Jarosław Kaczyński, head of the opposition Law and Justice (PiS) party and twin of the late President Lech Kaczyński, who died in a plane crash on 10 April, has raised doubts about the identity of the remains in the tomb bearing his brother’s name.
At a press conference in Warsaw, Monday, the former prime minister told journalists that he was sure he had recognised his brother’s body when asked to identify it in Smolensk immediately after the crash, but that he did not recognise the remains returned to Poland a few days later. “Here was a man who did not resemble my brother at all. I was told that it was him,” he said of the body returned to Poland, adding: “The president of Poland was certainly not a general and did not wear a general’s uniform.”

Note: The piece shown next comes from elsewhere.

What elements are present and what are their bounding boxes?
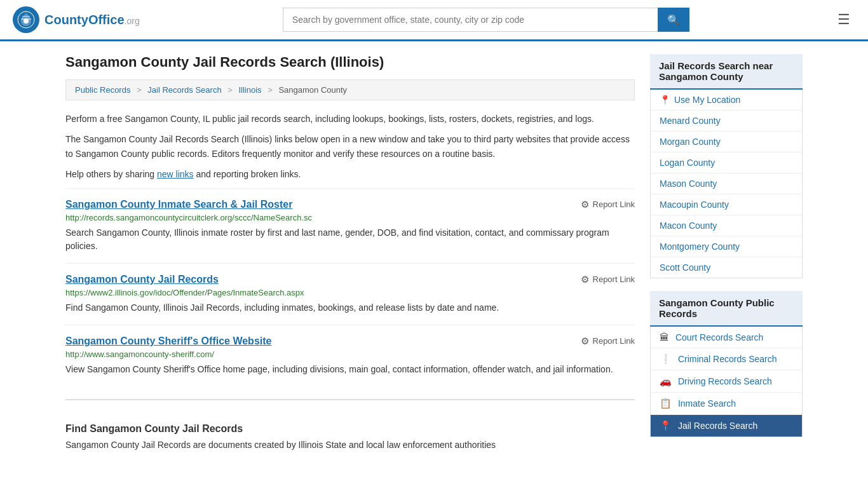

The startling revelation comes a few days after grisly reports on national radio station RMF FM that not all the remains in the tomb belong to the late president and his wife. These reports called into question the reliability of Russian autopsy procedures.
Last Friday Prime Minister Donald Tusk rejected the draft Russian report on the Smolensk air crash that killed the former Polish president calling it “unacceptable” and not in full compliance with the Convention on International Civil Aviation. No mention was made of misidentified remains.
The decision to inter the bodies of the late president and his wife in a crypt beneath Krakow’s Wawel Cathedral caused great controversy in Poland. Some Poles felt that Kaczyński did not deserve to be placed alongside Polish kings and national heroes. Suggestions that the remains in Lech Kaczyński’s tomb should now be exhumed and examined are likely to be highly divisive.